Festivals can also be great levellers, because by their very nature, they suggest a subversion of one's individual ego. I think Holi is especially humbling in this sense. Our other great North Indian festival, Diwali, is partly a celebration of wealth (or at least its modern avatar has taken on that character); an occasion for fancy lighting and decorations and lavish gifts and generally showing off one's wordly success, whilst praying for more of the same. This is not to criticise it; Diwali too has many wonderful aspects, and it too is fundamentally about indulging our social selves. However, it's hard to deny that to a large extent, the Diwalis of the rich and the poor are played out in rather different worlds.

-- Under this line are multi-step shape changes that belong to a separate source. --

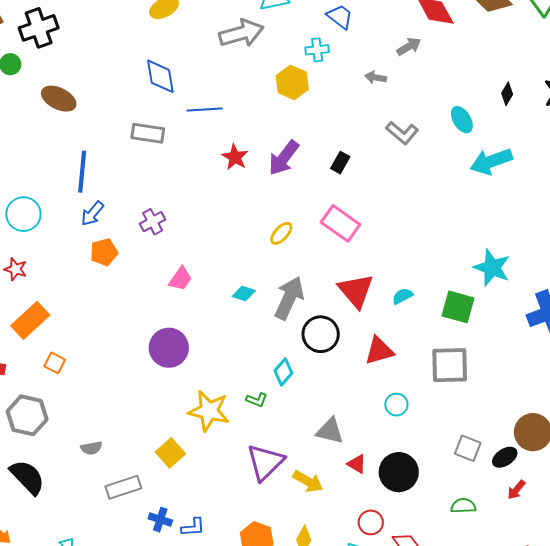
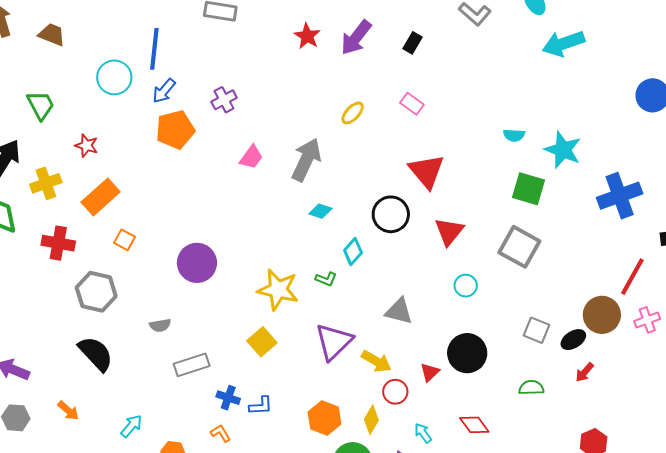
cyan circle: (23, 214) -> (114, 77), moved
pink rectangle: (340, 223) -> (412, 104), size x0.6
orange pentagon: (104, 252) -> (175, 130), size x1.4
cyan diamond: (244, 293) -> (320, 211), moved
cyan semicircle: (402, 296) -> (514, 135), moved, turned -150
gray arrow: (289, 298) -> (306, 160), moved
purple circle: (169, 348) -> (197, 263), moved
red triangle: (379, 351) -> (449, 231), turned -36
gray square: (450, 365) -> (519, 247), turned 30
yellow square: (170, 453) -> (262, 342), moved
red triangle: (357, 464) -> (430, 372), moved, turned 45
red circle: (371, 522) -> (395, 392), moved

Holi, on the other hand, is egalitarian at its very core. The magic of Holi is the breaking down of social barriers: class, caste, religion, age. I recall how as children, every Holi, we loved to patrol the street outside our family home in Bareilly, making sure that no passerby, human or vehicular, escaped without being hit by a mild jet of coloured goop. It didn't matter how well-dressed they were, or how fancy their car was; on this day everyone was fair game. Everyone would be daubed and soaked and generally made into a multi-coloured clown; all human vanities would be rendered defunct.

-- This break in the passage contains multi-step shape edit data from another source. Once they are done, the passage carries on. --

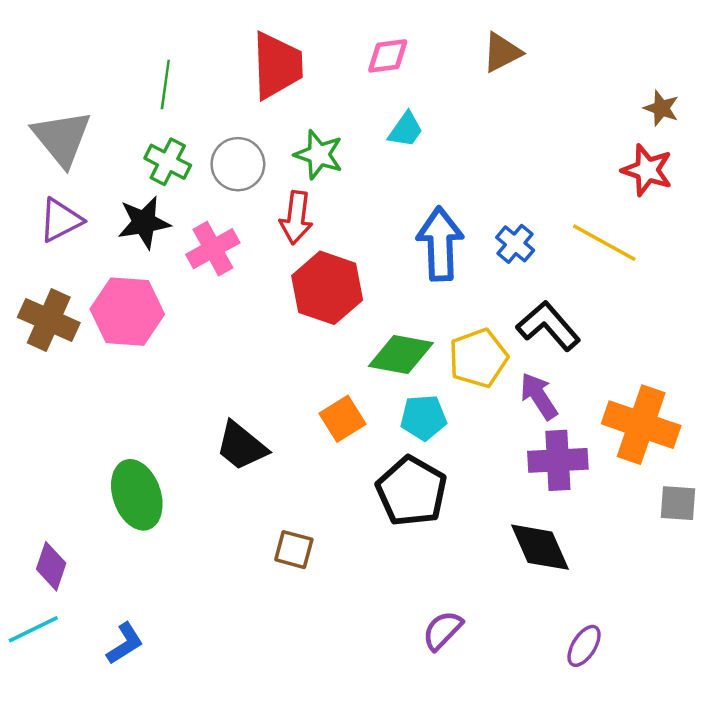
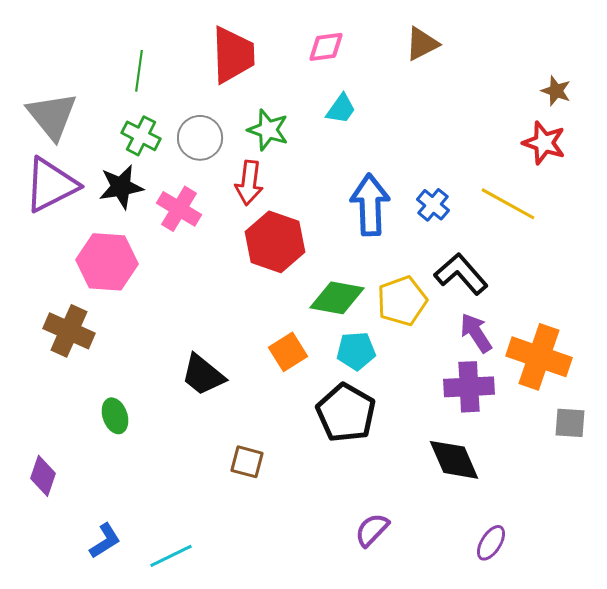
purple triangle: (61, 220) -> (51, 185), size x1.5
pink cross: (213, 249) -> (179, 209), turned -30
brown cross: (49, 320) -> (69, 331), moved
purple arrow: (539, 396) -> (476, 333), moved
green ellipse: (137, 495) -> (115, 416), size x0.6
cyan line: (33, 629) -> (171, 556), moved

To me, even the apparent craziness of these riots of colour has a potent symbolism. Our external appearance as multi-coloured clowns reflects the many different facets of life that go into making us what we are. Holi is about a blurring of identities, and in doing so it reinforces how fluid and messy the very notion of identity is. When someone asks me who I am, what should I say? Do I say I'm an Indian? Or a Hindi-speaker? Or a Hindu? Or a Baniya? Or a man? Or a teacher? Or a scientist? Or a brother? Or a son? As Amartya Sen writes in his fascinating book, Identity and Violence: The Illusion of Destiny, all of us have so many different identities that become relevant in different contexts. And it's when we begin to be obsessed with one particular notion of identity, at the cost of all the others, that we sow the seeds for so many of our social evils.

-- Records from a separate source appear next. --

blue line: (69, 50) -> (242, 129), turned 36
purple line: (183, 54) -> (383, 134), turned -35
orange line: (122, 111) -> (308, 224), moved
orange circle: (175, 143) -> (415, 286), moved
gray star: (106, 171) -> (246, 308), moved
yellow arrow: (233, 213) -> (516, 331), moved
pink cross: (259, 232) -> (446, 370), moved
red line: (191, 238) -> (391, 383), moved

Holi is a reminder that, despite all the artificial barriers we like to construct, we're not really all that different. Man or woman; rich or poor; Brahmin or Dalit; Hindu or Muslim; Indian or Pakistani: we're all a multi-coloured, multi-faceted mess. We all have much more in common than we like to think. To slightly tweak Shylock's famous oration from The Merchant of Venice:
Hath not [we all] eyes? Hath not [we all] hands, organs, dimensions, senses, affections, passions; fed with the same food, hurt with the same weapons, subject to the same diseases, heal'd by the same means, warm'd and cool'd by the same winter and summer [...]? If you prick us, do we not bleed? If you tickle us, do we not laugh? If you poison us, do we not die?Perhaps Holi teaches us that the best answer to the question "Who am I?" is simply this: A messy, crazy, human being.